Please work out how many lines in the material contain "perspective" and give only that figure.
═════ Records provided ═════
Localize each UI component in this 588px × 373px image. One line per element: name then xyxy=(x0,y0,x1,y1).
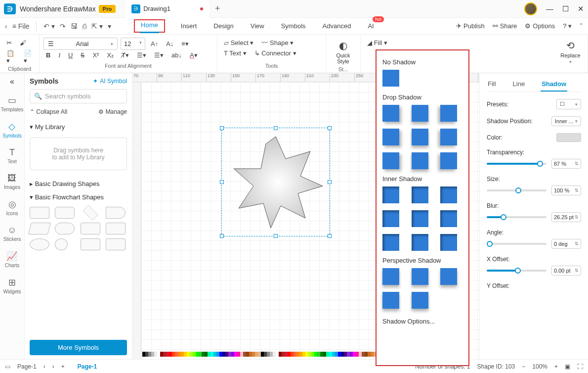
basic-flowchart-section[interactable]: ▾ Basic Flowchart Shapes xyxy=(30,190,127,204)
menu-tab-insert[interactable]: Insert xyxy=(180,19,198,33)
strike-button[interactable]: S̶ xyxy=(78,50,87,60)
shape-rect[interactable] xyxy=(30,207,49,219)
menu-tab-home[interactable]: Home xyxy=(140,18,159,33)
connector-tool[interactable]: ↳ Connector ▾ xyxy=(252,48,299,58)
menu-tab-view[interactable]: View xyxy=(250,19,265,33)
options-button[interactable]: ⚙ Options xyxy=(525,22,555,30)
shadow-position-select[interactable]: Inner ...▾ xyxy=(551,116,581,126)
shape-user[interactable] xyxy=(106,238,126,250)
rail-widgets[interactable]: ⊞Widgets xyxy=(3,277,21,294)
shape-pill[interactable] xyxy=(55,223,75,234)
page-tab[interactable]: Page-1 xyxy=(72,363,103,370)
add-page[interactable]: + xyxy=(61,363,65,370)
x-offset-value[interactable]: 0.00 pt⇅ xyxy=(551,266,581,276)
underline-button[interactable]: U xyxy=(66,50,75,60)
inner-shadow-7[interactable] xyxy=(382,234,399,251)
menu-tab-ai[interactable]: AIhot xyxy=(367,19,375,33)
help-button[interactable]: ? ▾ xyxy=(563,22,572,30)
quick-style-button[interactable]: ◐Quick Style xyxy=(330,38,356,66)
export-button[interactable]: ⇱ ▾ xyxy=(91,22,103,30)
close-button[interactable]: ✕ xyxy=(578,4,584,13)
menu-tab-symbols[interactable]: Symbols xyxy=(280,19,307,33)
superscript-button[interactable]: X² xyxy=(90,50,101,60)
basic-drawing-section[interactable]: ▸ Basic Drawing Shapes xyxy=(30,177,127,190)
angle-slider[interactable] xyxy=(487,243,546,245)
font-family-select[interactable]: ☰ Arial▾ xyxy=(43,38,118,50)
share-button[interactable]: ⚯ Share xyxy=(493,22,517,30)
inner-shadow-9[interactable] xyxy=(440,234,457,251)
transparency-value[interactable]: 87 %⇅ xyxy=(551,159,581,169)
shape-tool[interactable]: 〰 Shape ▾ xyxy=(259,38,296,48)
menu-tab-design[interactable]: Design xyxy=(212,19,234,33)
rail-stickers[interactable]: ☺Stickers xyxy=(3,225,21,242)
shape-circle[interactable] xyxy=(55,238,68,250)
back-button[interactable]: ‹ xyxy=(5,22,7,30)
rail-icons[interactable]: ◎Icons xyxy=(6,199,18,216)
font-size-select[interactable]: 12▾ xyxy=(121,38,145,50)
more-symbols-button[interactable]: More Symbols xyxy=(30,340,127,355)
format-painter-button[interactable]: 🖌 xyxy=(17,38,29,48)
maximize-button[interactable]: ☐ xyxy=(562,4,569,13)
fill-button[interactable]: ◢ Fill ▾ xyxy=(365,38,390,48)
collapse-rail-button[interactable]: « xyxy=(10,77,14,86)
inner-shadow-1[interactable] xyxy=(382,186,399,203)
rail-symbols[interactable]: ◇Symbols xyxy=(2,121,21,139)
size-value[interactable]: 100 %⇅ xyxy=(551,186,581,195)
zoom-value[interactable]: 100% xyxy=(532,363,547,370)
drop-shadow-2[interactable] xyxy=(412,105,428,122)
layout-icon[interactable]: ▭ xyxy=(5,363,10,370)
font-color-button[interactable]: A▾ xyxy=(187,50,200,60)
rp-tab-shadow[interactable]: Shadow xyxy=(541,77,567,92)
decrease-font-button[interactable]: A↓ xyxy=(164,39,176,49)
shape-ellipse[interactable] xyxy=(30,238,49,250)
menu-tab-advanced[interactable]: Advanced xyxy=(322,19,352,33)
prev-page[interactable]: ‹ xyxy=(43,363,45,370)
perspective-2[interactable] xyxy=(412,268,428,285)
perspective-4[interactable] xyxy=(382,292,399,309)
paste-button[interactable]: 📄▾ xyxy=(21,48,36,66)
blur-slider[interactable] xyxy=(487,216,546,218)
rail-text[interactable]: TText xyxy=(7,147,16,164)
perspective-5[interactable] xyxy=(412,292,428,309)
print-button[interactable]: ⎙ xyxy=(83,22,86,30)
no-shadow-swatch[interactable] xyxy=(382,70,399,87)
shape-person[interactable] xyxy=(81,238,100,250)
rp-tab-fill[interactable]: Fill xyxy=(487,77,497,92)
drop-shadow-6[interactable] xyxy=(440,129,457,145)
search-input[interactable]: 🔍 Search symbols xyxy=(30,89,127,103)
ai-symbol-button[interactable]: ✦ AI Symbol xyxy=(93,78,127,85)
drop-shadow-8[interactable] xyxy=(412,152,428,169)
shadow-options-button[interactable]: Shadow Options... xyxy=(382,315,462,325)
cut-button[interactable]: ✂ xyxy=(4,38,14,48)
shape-rounded-rect[interactable] xyxy=(55,207,75,219)
align-button[interactable]: ≡▾ xyxy=(179,39,191,49)
menu-file[interactable]: ≡ File xyxy=(12,22,30,30)
shape-card[interactable] xyxy=(106,223,126,234)
presets-select[interactable]: ☐ ▾ xyxy=(556,99,581,109)
clear-format-button[interactable]: T̸▾ xyxy=(119,50,131,60)
angle-value[interactable]: 0 deg⇅ xyxy=(551,239,581,249)
undo-button[interactable]: ↶ ▾ xyxy=(43,22,55,30)
drop-shadow-5[interactable] xyxy=(412,129,428,145)
rp-tab-line[interactable]: Line xyxy=(512,77,526,92)
perspective-1[interactable] xyxy=(382,268,399,285)
subscript-button[interactable]: X₂ xyxy=(104,50,116,60)
add-tab-button[interactable]: + xyxy=(215,3,220,14)
shape-doc[interactable] xyxy=(106,207,126,219)
line-spacing-button[interactable]: ☰▾ xyxy=(134,50,149,60)
page-label[interactable]: Page-1 xyxy=(17,363,37,370)
collapse-ribbon-button[interactable]: ˄ xyxy=(580,22,583,30)
inner-shadow-4[interactable] xyxy=(382,210,399,227)
manage-button[interactable]: ⚙ Manage xyxy=(98,108,127,115)
document-tab[interactable]: ∋ Drawing1 xyxy=(126,0,209,18)
increase-font-button[interactable]: A↑ xyxy=(148,39,161,49)
collapse-all-button[interactable]: ⌃ Collapse All xyxy=(30,108,67,115)
blur-value[interactable]: 26.25 pt⇅ xyxy=(551,212,581,222)
case-button[interactable]: ab↓ xyxy=(169,50,184,60)
my-library-section[interactable]: ▾ My Library xyxy=(30,120,127,134)
drop-shadow-7[interactable] xyxy=(382,152,399,169)
fullscreen[interactable]: ⛶ xyxy=(577,363,583,370)
inner-shadow-5[interactable] xyxy=(412,210,428,227)
drop-shadow-9[interactable] xyxy=(440,152,457,169)
select-tool[interactable]: ▱ Select ▾ xyxy=(221,38,256,48)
═════
▸ Your response
4